"One more song about moving along the highway
Can't say much of anything that's new
If I could only work this life out of my way
I'd rather spend it being close to you…"
--Carole King, So Far Away
We stood outside my parent's house in Oregon with Mom, her car I drove from Santa Cruz full of her and her little dog and much of her stuff, and waited for her friends to bring us a copy of her house key because the one we had didn't work. Twelve and a half hours of cramped but fairly smooth sailing on the highways and byways, listening to the sounds of the 70's and of my childhood, only to have to wait a little longer. (Thank goodness Ody keeps beating the Wreckers.)
She's so fragile, both physically and emotionally, grieving for the loss of Pop, or her well-being over the years battling with chronic illness and pain and a lifetime with meds. Going from my sister's house to mine and then back to Oregon over the past few months has been a mixed blessing, the emotional scars of family dynamics and a little dysfunction flaring up yet again.
And now we're here in their house where Pop passed away not even three months ago. The house is clean and tidy, their dear friends taking care of it while Mom was away. Most of her stuff unloaded from the car, tossed here and there for now until we can put it away, I sit and write, not feeling like we've gained anything from falling back, not even that elusive hour.

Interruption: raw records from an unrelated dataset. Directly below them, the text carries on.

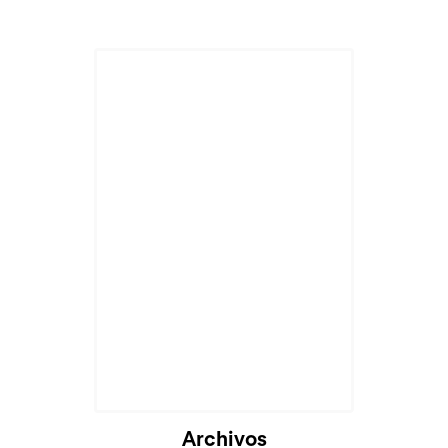
Cargando...
Archivos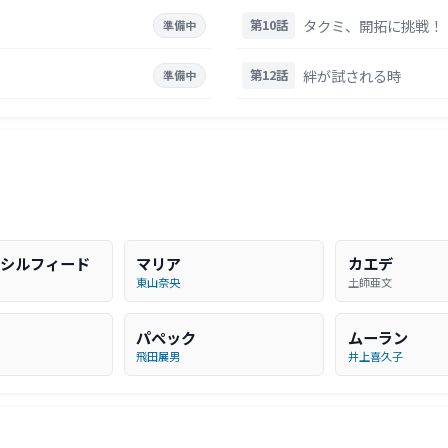
タクミ、開拓に挑戦！
第10話
準備中
絆が試される時
第12話
準備中
シルフィード
マリア
カエデ
東山奈央
土師亜文
パペック
ムーラン
飛田展男
井上喜久子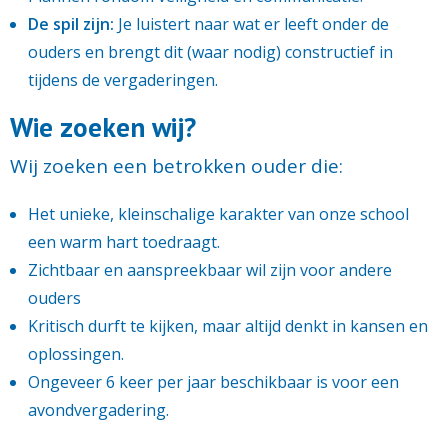
De spil zijn:
Je luistert naar wat er leeft onder de
ouders en brengt dit (waar nodig) constructief in
tijdens de vergaderingen.
Wie zoeken wij?
Wij zoeken een betrokken ouder die:
Het unieke, kleinschalige karakter van onze school
een warm hart toedraagt.
Zichtbaar en aanspreekbaar wil zijn voor andere
ouders
Kritisch durft te kijken, maar altijd denkt in kansen en
oplossingen.
Ongeveer 6 keer per jaar beschikbaar is voor een
avondvergadering.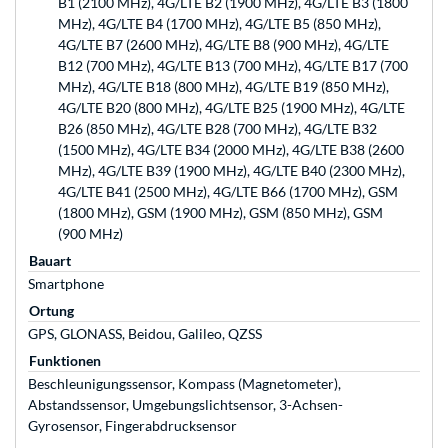
B1 (2100 MHz), 4G/LTE B2 (1900 MHz), 4G/LTE B3 (1800
MHz), 4G/LTE B4 (1700 MHz), 4G/LTE B5 (850 MHz),
4G/LTE B7 (2600 MHz), 4G/LTE B8 (900 MHz), 4G/LTE
B12 (700 MHz), 4G/LTE B13 (700 MHz), 4G/LTE B17 (700
MHz), 4G/LTE B18 (800 MHz), 4G/LTE B19 (850 MHz),
4G/LTE B20 (800 MHz), 4G/LTE B25 (1900 MHz), 4G/LTE
B26 (850 MHz), 4G/LTE B28 (700 MHz), 4G/LTE B32
(1500 MHz), 4G/LTE B34 (2000 MHz), 4G/LTE B38 (2600
MHz), 4G/LTE B39 (1900 MHz), 4G/LTE B40 (2300 MHz),
4G/LTE B41 (2500 MHz), 4G/LTE B66 (1700 MHz), GSM
(1800 MHz), GSM (1900 MHz), GSM (850 MHz), GSM
(900 MHz)
Bauart
Smartphone
Ortung
GPS, GLONASS, Beidou, Galileo, QZSS
Funktionen
Beschleunigungssensor, Kompass (Magnetometer),
Abstandssensor, Umgebungslichtsensor, 3-Achsen-
Gyrosensor, Fingerabdrucksensor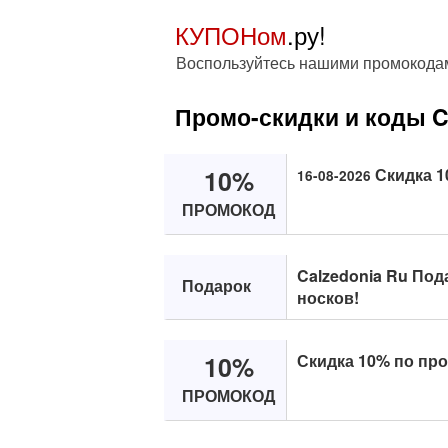
КУПОНом
.ру!
Воспользуйтесь нашими промокодам
Промо-скидки и коды C
10%
Скидка 1
16-08-2026
ПРОМОКОД
Calzedonia Ru Под
Подарок
носков!
10%
Скидка 10% по про
ПРОМОКОД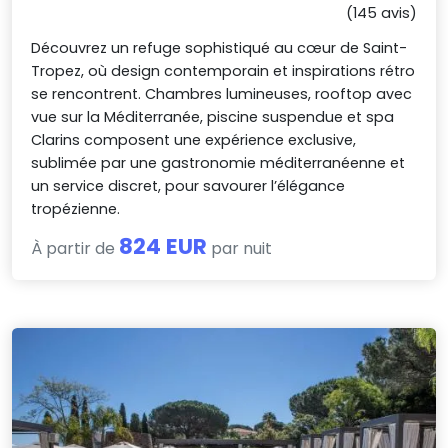
(145 avis)
Découvrez un refuge sophistiqué au cœur de Saint-
Tropez, où design contemporain et inspirations rétro
se rencontrent. Chambres lumineuses, rooftop avec
vue sur la Méditerranée, piscine suspendue et spa
Clarins composent une expérience exclusive,
sublimée par une gastronomie méditerranéenne et
un service discret, pour savourer l’élégance
tropézienne.
824 EUR
À partir de
par nuit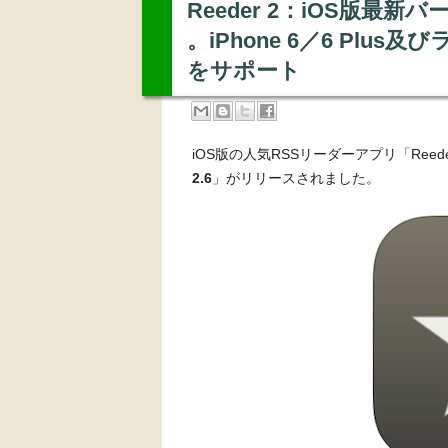
Reeder 2：iOS版最新バ
。iPhone 6／6 Plu
をサポート
iOS版の人気RSSリーダーアプリ「Ree
2.6
」がリリースされました。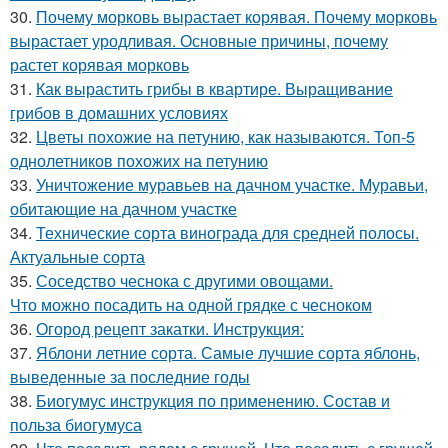
30.
Почему морковь вырастает корявая. Почему морковь
вырастает уродливая. Основные причины, почему
растет корявая морковь
31.
Как вырастить грибы в квартире. Выращивание
грибов в домашних условиях
32.
Цветы похожие на петунию, как называются. Топ-5
однолетников похожих на петунию
33.
Уничтожение муравьев на дачном участке. Муравьи,
обитающие на дачном участке
34.
Технические сорта винограда для средней полосы.
Актуальные сорта
35.
Соседство чеснока с другими овощами.
Что можно посадить на одной грядке с чесноком
36.
Огород рецепт закатки. Инструкция:
37.
Яблони летние сорта. Самые лучшие сорта яблонь,
выведенные за последние годы
38.
Биогумус инструкция по применению. Состав и
польза биогумуса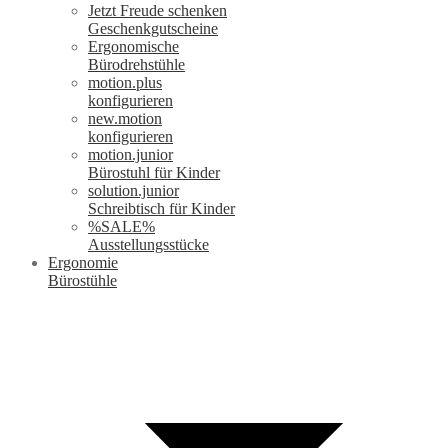
Jetzt Freude schenken
Geschenkgutscheine
Ergonomische
Bürodrehstühle
motion.plus
konfigurieren
new.motion
konfigurieren
motion.junior
Bürostuhl für Kinder
solution.junior
Schreibtisch für Kinder
%SALE%
Ausstellungsstücke
Ergonomie
Bürostühle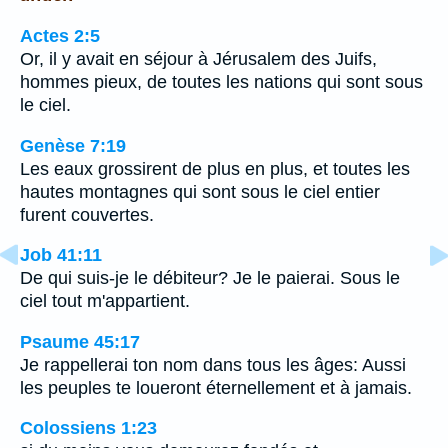
Actes 2:5
Or, il y avait en séjour à Jérusalem des Juifs,
hommes pieux, de toutes les nations qui sont sous
le ciel.
Genèse 7:19
Les eaux grossirent de plus en plus, et toutes les
hautes montagnes qui sont sous le ciel entier
furent couvertes.
Job 41:11
De qui suis-je le débiteur? Je le paierai. Sous le
ciel tout m'appartient.
Psaume 45:17
Je rappellerai ton nom dans tous les âges: Aussi
les peuples te loueront éternellement et à jamais.
Colossiens 1:23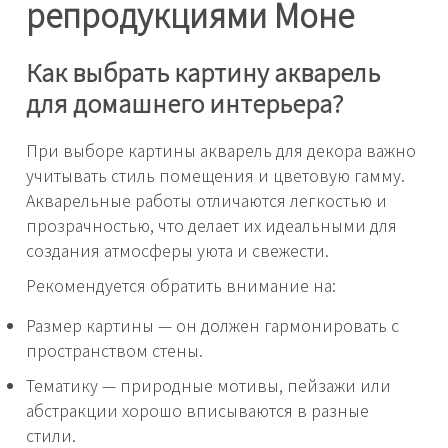
репродукциями Моне
Как выбрать картину акварель
для домашнего интерьера?
При выборе картины акварель для декора важно
учитывать стиль помещения и цветовую гамму.
Акварельные работы отличаются легкостью и
прозрачностью, что делает их идеальными для
создания атмосферы уюта и свежести.
Рекомендуется обратить внимание на:
Размер картины — он должен гармонировать с
пространством стены.
Тематику — природные мотивы, пейзажи или
абстракции хорошо вписываются в разные
стили.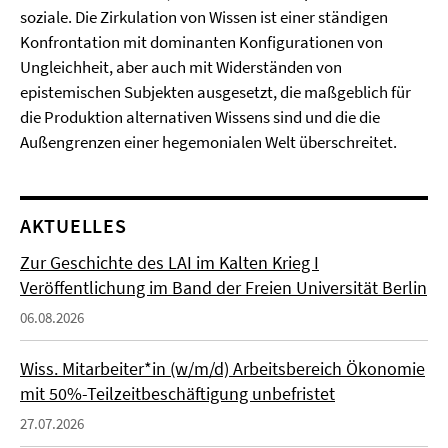
soziale. Die Zirkulation von Wissen ist einer ständigen
Konfrontation mit dominanten Konfigurationen von
Ungleichheit, aber auch mit Widerständen von
epistemischen Subjekten ausgesetzt, die maßgeblich für
die Produktion alternativen Wissens sind und die die
Außengrenzen einer hegemonialen Welt überschreitet.
AKTUELLES
Zur Geschichte des LAI im Kalten Krieg I
Veröffentlichung im Band der Freien Universität Berlin
06.08.2026
Wiss. Mitarbeiter*in (w/m/d) Arbeitsbereich Ökonomie
mit 50%-Teilzeitbeschäftigung unbefristet
27.07.2026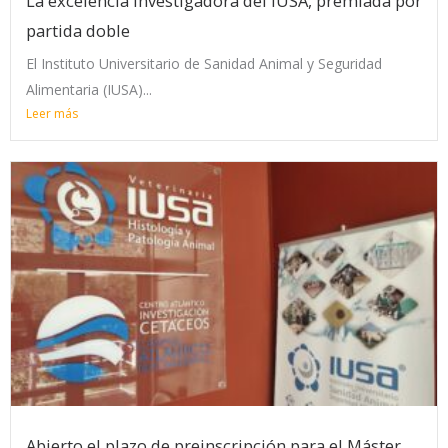
La excelencia investigadora del IUSA, premiada por
partida doble
El Instituto Universitario de Sanidad Animal y Seguridad
Alimentaria (IUSA)...
Leer más
Abierto el plazo de preinscripción para el Máster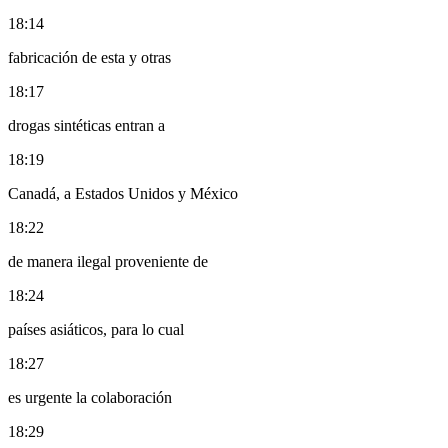
18:14
fabricación de esta y otras
18:17
drogas sintéticas entran a
18:19
Canadá, a Estados Unidos y México
18:22
de manera ilegal proveniente de
18:24
países asiáticos, para lo cual
18:27
es urgente la colaboración
18:29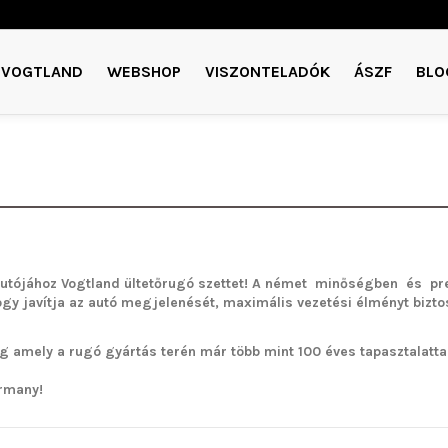
VOGTLAND
WEBSHOP
VISZONTELADÓK
ÁSZF
BLO
utójához Vogtland ültetőrugó szettet!
A német minőségben és pre
ogy javítja az autó megjelenését, maximális vezetési élményt bizto
g amely a rugó gyártás terén már több mint 100 éves tapasztalattal 
rmany!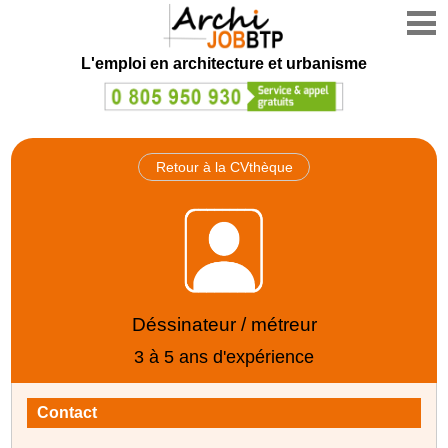
L'emploi en architecture et urbanisme
Retour à la CVthèque
Déssinateur / métreur
3 à 5 ans d'expérience
Contact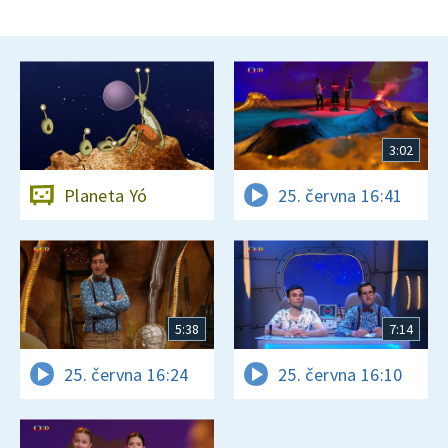
3:02
Planeta Yó
25. června 16:41
5:38
7:14
25. června 16:24
25. června 16:10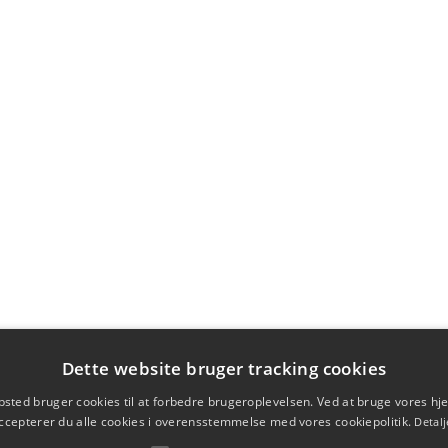
Dette website bruger tracking cookies
sted bruger cookies til at forbedre brugeroplevelsen. Ved at bruge vores 
ccepterer du alle cookies i overensstemmelse med vores cookiepolitik.
Detalj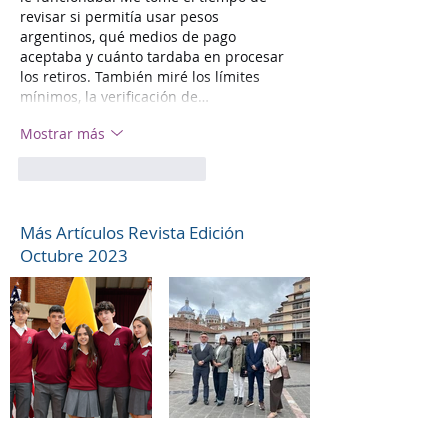
revisar si permitía usar pesos 
argentinos, qué medios de pago 
aceptaba y cuánto tardaba en procesar 
los retiros. También miré los límites 
mínimos, la verificación de…
Mostrar más
Me gusta
Reaccionar
Más Artículos Revista Edición
Octubre 2023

The incomprehensible burden of what we do next flattens me to the ground. But I have to get off it. I have to get off it and stand up and help Mom get acclimated to this interim world in Oregon, however temporary it may be. Getting her back to us is the optimal solution, but how to get there, I do not know yet.
I remember a car load from another time, a light blue VW bug that sputtered along, filled with a beautiful but battered mother and her two children and their stuff. A mother who's strength and courage survived over 12 years of domestic violence with two little kids to care for, my sister and me. A faithful servant of God for years, even in her moments of destructive doubt, inescapable grieving and her belittled will to live. She just reminded me of how good it is I'm here with her. I held her tightly in return. Sometimes that's all we need in moments like this, the assurance of warmth and safety in being held, just like she used to do for us back then.
The expository text may tell of how we get here, but the most important thing is that we're here. And what we do with it.